インドやアメリカは言うまでもないですが、日本以外の多くの国は多文化・多言語を背景に成り立っています。それらの国では、お互いを理解する為には、お互いの主張を口に出して伝える必要があります。文化的背景を共有していないのですから、これは当たり前です。言い換えれば、「発言しない=知らない」ということで、彼らはあまり発言しない人を「無能」だと解釈します。

一方で、日本は単一文化を背景に成り立っているので、口に出して言わなくてもある程度「あうん」の呼吸で理解できます。むしろ、話し過ぎることは日本人としても美徳に反するとまで思われることがあります。

ここで大切なのは、日本人と外国人が互いの文化的背景を尊重して、お互いの理解を深めることではありません

ここで大切なのは、「国際社会とは多文化・多言語で成り立っている」(つまり彼らのルールで成り立っている)という当たり前のことを理解することです。

つまり究極的には、彼らは日本が単一文化を背景としていることを「理解する必要が無い」のです。(ただし、彼らが日本のビジネスを扱おうとしている場合には、もちろんこの限りではありません)

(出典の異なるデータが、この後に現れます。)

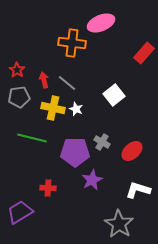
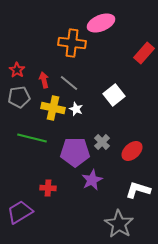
gray line: moved 2 px right
gray cross: rotated 14 degrees clockwise
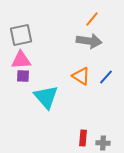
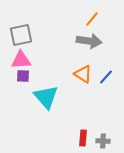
orange triangle: moved 2 px right, 2 px up
gray cross: moved 2 px up
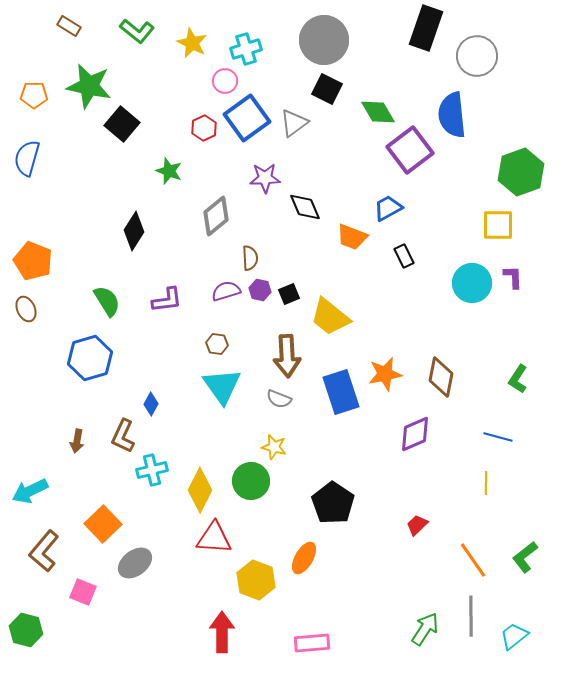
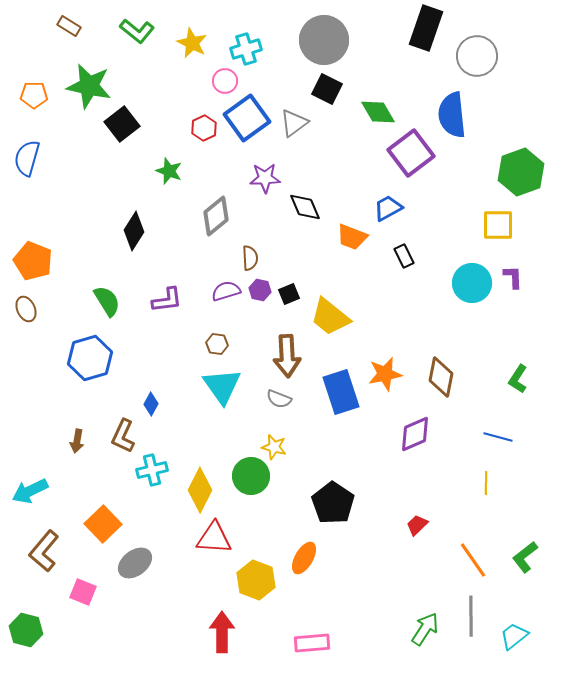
black square at (122, 124): rotated 12 degrees clockwise
purple square at (410, 150): moved 1 px right, 3 px down
green circle at (251, 481): moved 5 px up
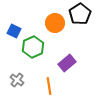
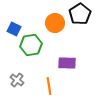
blue square: moved 2 px up
green hexagon: moved 2 px left, 2 px up; rotated 15 degrees clockwise
purple rectangle: rotated 42 degrees clockwise
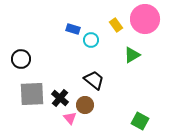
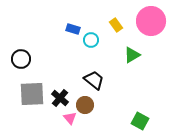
pink circle: moved 6 px right, 2 px down
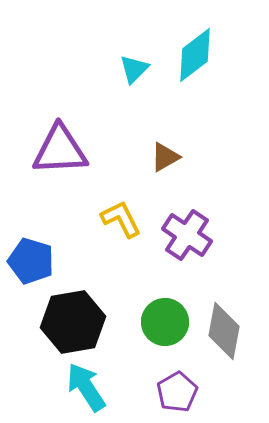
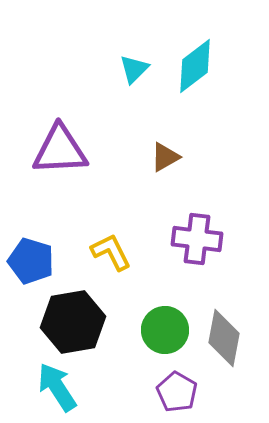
cyan diamond: moved 11 px down
yellow L-shape: moved 10 px left, 33 px down
purple cross: moved 10 px right, 4 px down; rotated 27 degrees counterclockwise
green circle: moved 8 px down
gray diamond: moved 7 px down
cyan arrow: moved 29 px left
purple pentagon: rotated 12 degrees counterclockwise
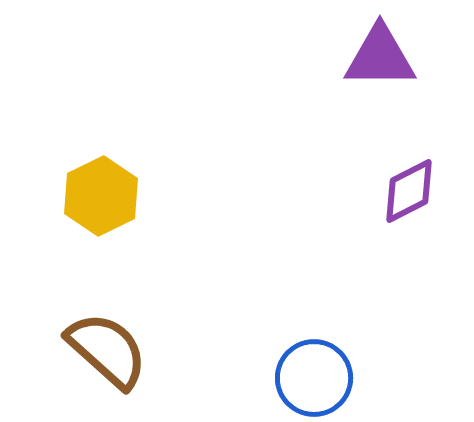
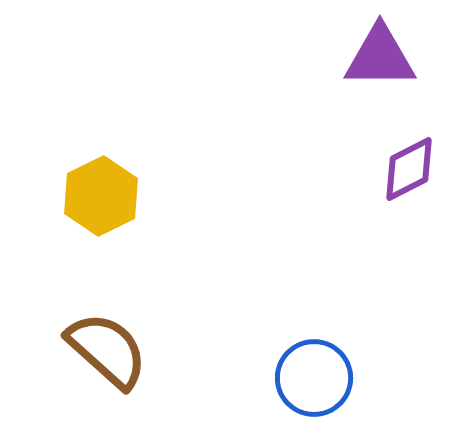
purple diamond: moved 22 px up
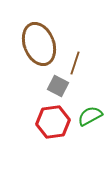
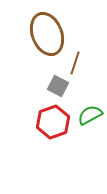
brown ellipse: moved 8 px right, 10 px up
green semicircle: moved 1 px up
red hexagon: rotated 12 degrees counterclockwise
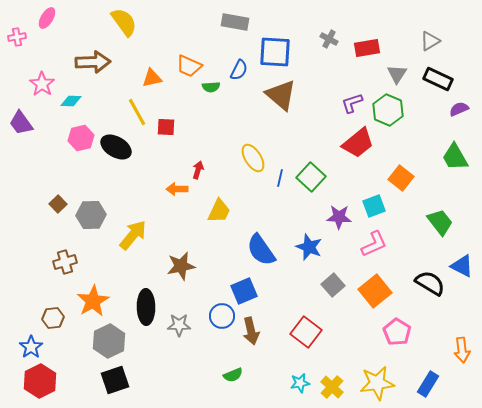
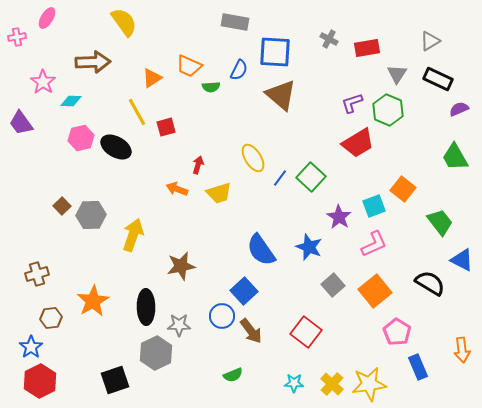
orange triangle at (152, 78): rotated 20 degrees counterclockwise
pink star at (42, 84): moved 1 px right, 2 px up
red square at (166, 127): rotated 18 degrees counterclockwise
red trapezoid at (358, 143): rotated 8 degrees clockwise
red arrow at (198, 170): moved 5 px up
blue line at (280, 178): rotated 24 degrees clockwise
orange square at (401, 178): moved 2 px right, 11 px down
orange arrow at (177, 189): rotated 20 degrees clockwise
brown square at (58, 204): moved 4 px right, 2 px down
yellow trapezoid at (219, 211): moved 18 px up; rotated 48 degrees clockwise
purple star at (339, 217): rotated 30 degrees clockwise
yellow arrow at (133, 235): rotated 20 degrees counterclockwise
brown cross at (65, 262): moved 28 px left, 12 px down
blue triangle at (462, 266): moved 6 px up
blue square at (244, 291): rotated 20 degrees counterclockwise
brown hexagon at (53, 318): moved 2 px left
brown arrow at (251, 331): rotated 24 degrees counterclockwise
gray hexagon at (109, 341): moved 47 px right, 12 px down
cyan star at (300, 383): moved 6 px left; rotated 12 degrees clockwise
yellow star at (377, 383): moved 8 px left, 1 px down
blue rectangle at (428, 384): moved 10 px left, 17 px up; rotated 55 degrees counterclockwise
yellow cross at (332, 387): moved 3 px up
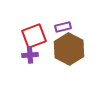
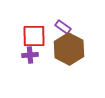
purple rectangle: rotated 49 degrees clockwise
red square: rotated 20 degrees clockwise
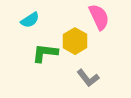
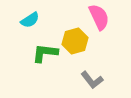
yellow hexagon: rotated 15 degrees clockwise
gray L-shape: moved 4 px right, 2 px down
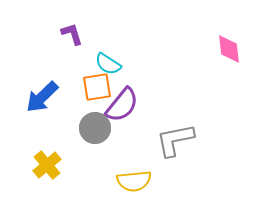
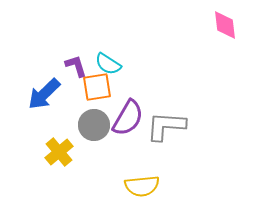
purple L-shape: moved 4 px right, 32 px down
pink diamond: moved 4 px left, 24 px up
blue arrow: moved 2 px right, 3 px up
purple semicircle: moved 6 px right, 13 px down; rotated 9 degrees counterclockwise
gray circle: moved 1 px left, 3 px up
gray L-shape: moved 9 px left, 14 px up; rotated 15 degrees clockwise
yellow cross: moved 12 px right, 13 px up
yellow semicircle: moved 8 px right, 5 px down
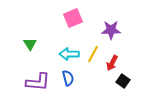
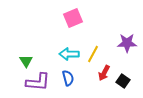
purple star: moved 16 px right, 13 px down
green triangle: moved 4 px left, 17 px down
red arrow: moved 8 px left, 10 px down
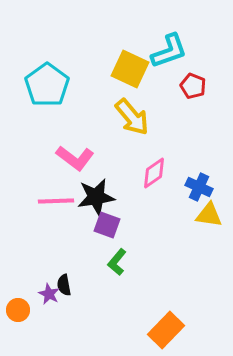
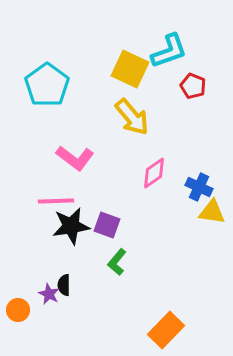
black star: moved 25 px left, 29 px down
yellow triangle: moved 3 px right, 3 px up
black semicircle: rotated 10 degrees clockwise
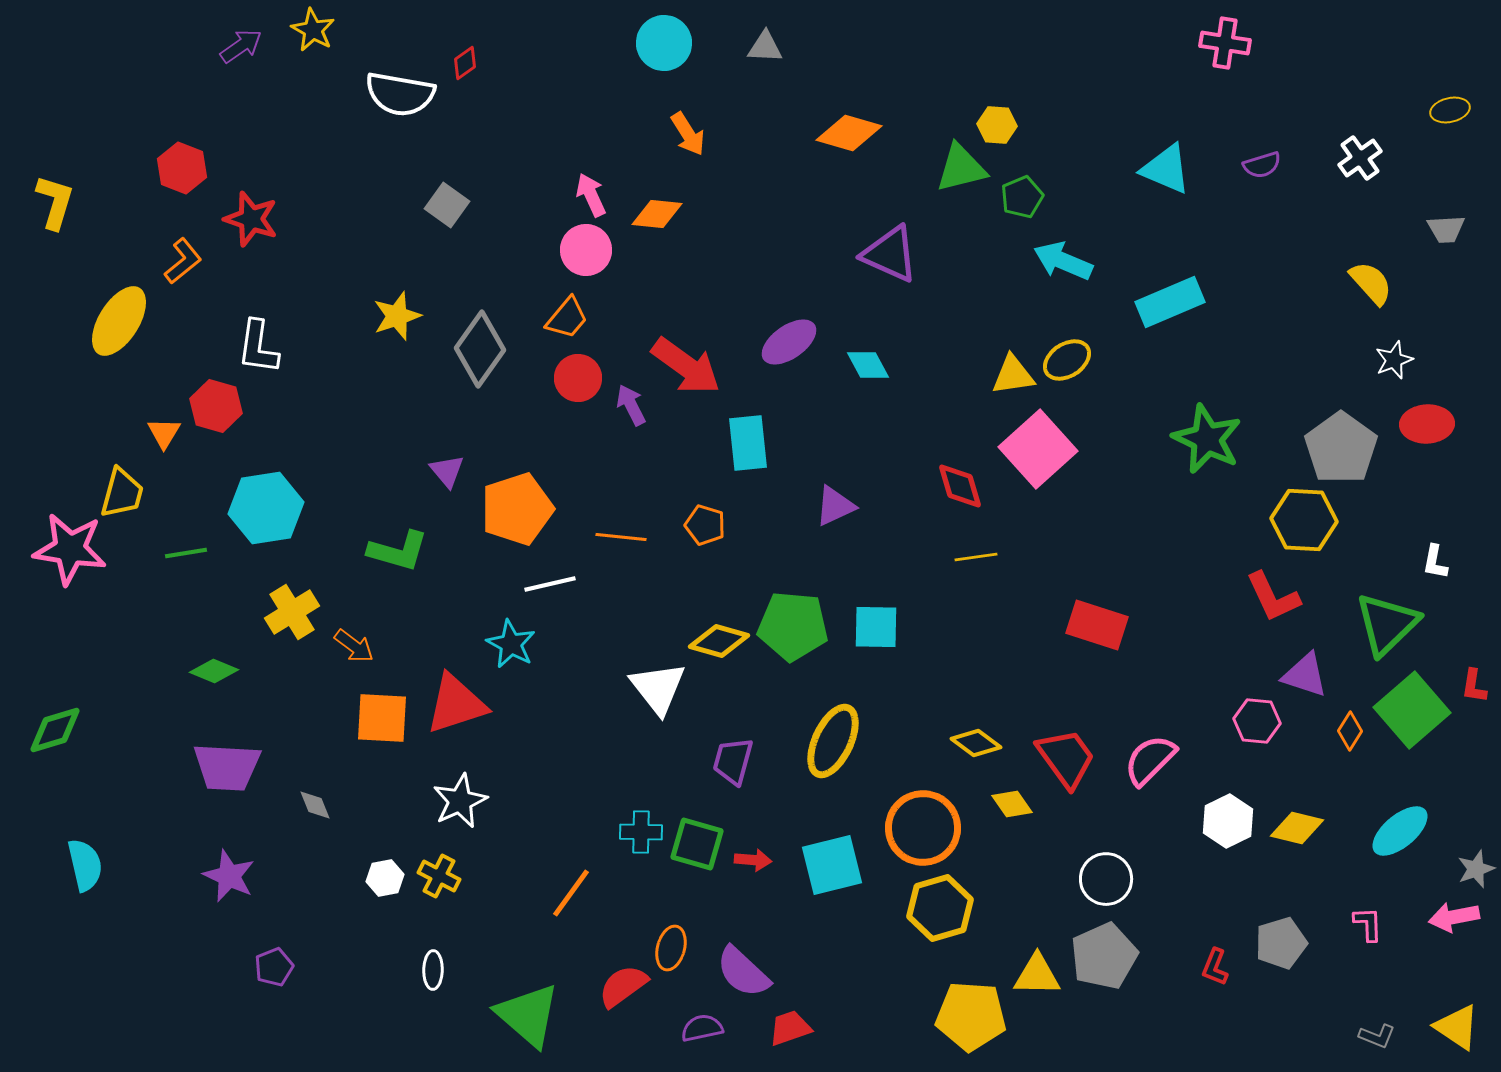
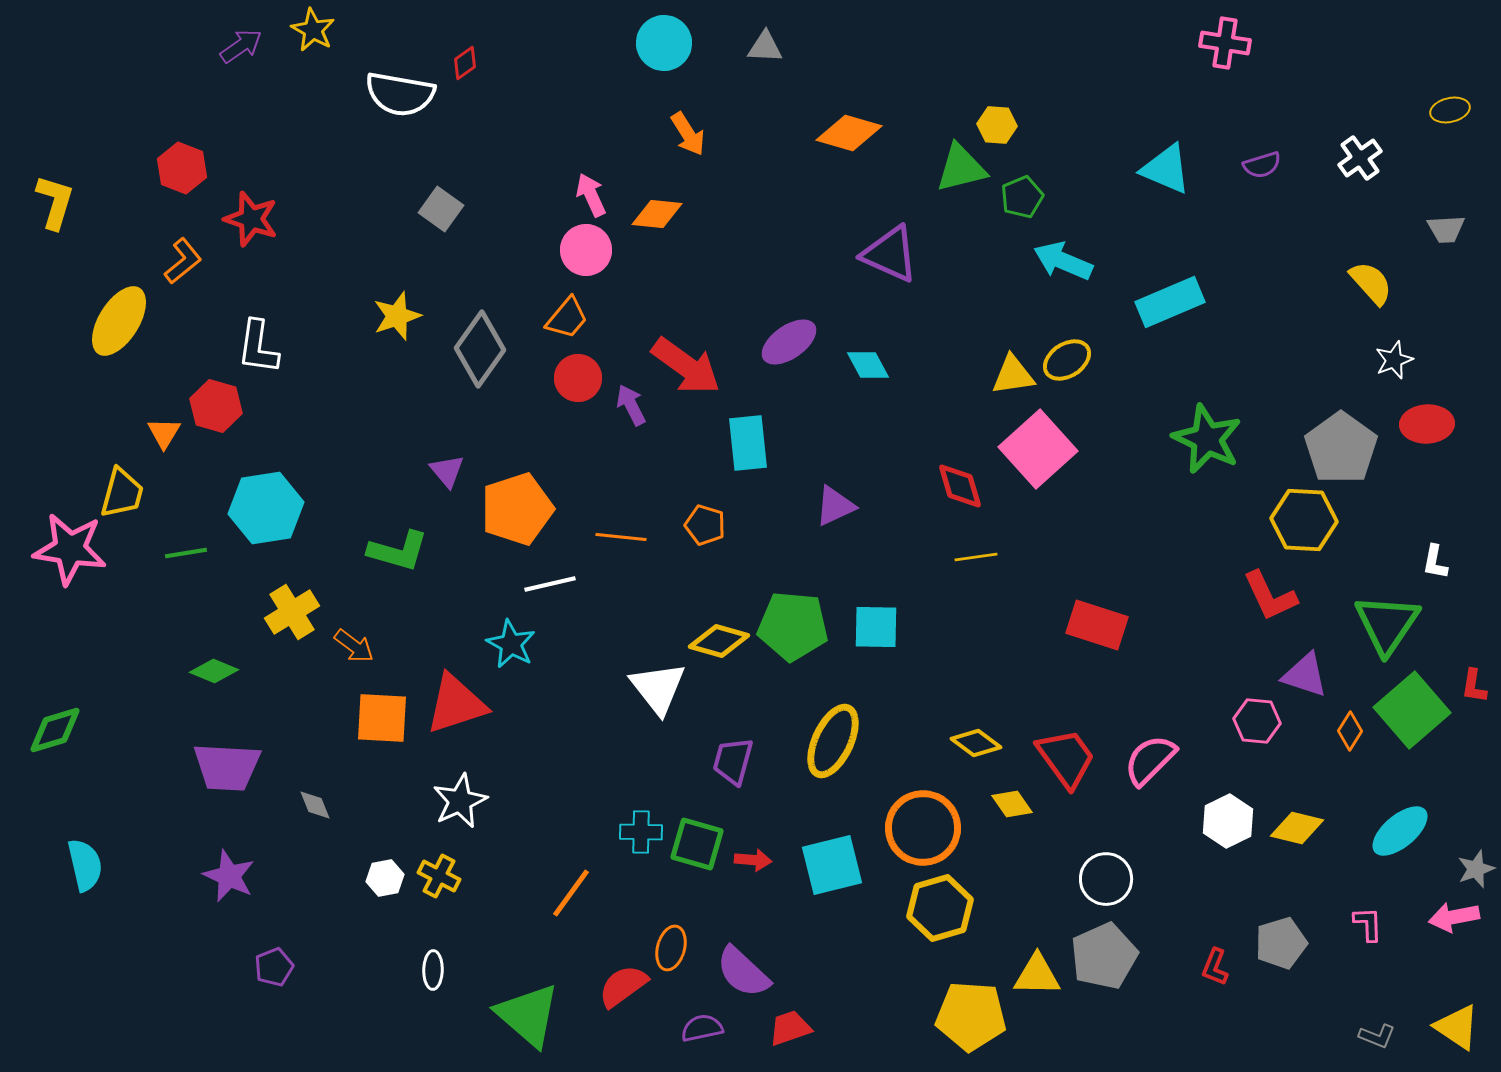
gray square at (447, 205): moved 6 px left, 4 px down
red L-shape at (1273, 597): moved 3 px left, 1 px up
green triangle at (1387, 624): rotated 12 degrees counterclockwise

日本が単一民族だからこそ育ててこられた文化・伝統は尊いものだと思います。しかし、世界を舞台とした時、多文化・多言語の世界をあまり経験してこられなかったということは、単純にディスアドバンテージ(不利な点)となってしまいます。

そしてこのことは、世界を舞台にした時、日々の業務の中のあらゆる場面(リーダーシップ、日々のコミュニケーション、会議のやり方、文書の書き方、提案の仕方などなど)に広く影響を及ぼします。

もちろん、日本人を尊重して理解してくれようとする外国人の方もいます。その方が彼らにとってもビジネスの中で有益となることも確かです。でも、彼らはそうしなくてもやっていけるのです。

一方で、日本人が多文化・多言語の世界でのルールを理解することは、「そうしなくてもいいが、できた方が良い」ことではなく、「やらないと生き残れない」ことです。

「単一文化」と「多文化・多言語」は、世界を舞台にした場合には対等ではなく、「単一文化 < 多文化・多言語」だということです。

日本人が世界に出ていく際には、この点において多くの日本人は一歩後ろからスタートしているということを認める必要があります。そして、彼らと同じスタートラインに並ぶ為には、彼らのやり方を真摯に学ぼうとすることは必須の第一歩です。

ちなみに、外国人が日本に来て、日本のやり方を必死に理解しようとすることは、多文化で育ってきた彼らにとっては当たり前のことです。そんな彼らに接して、世界を舞台に外国人と働くということを理解したような気になってしまうのは正しくないのだと思います。日本人が少数派である世界の舞台では、日本人が彼らを理解しなければいけない場面の方が圧倒的に多いからです。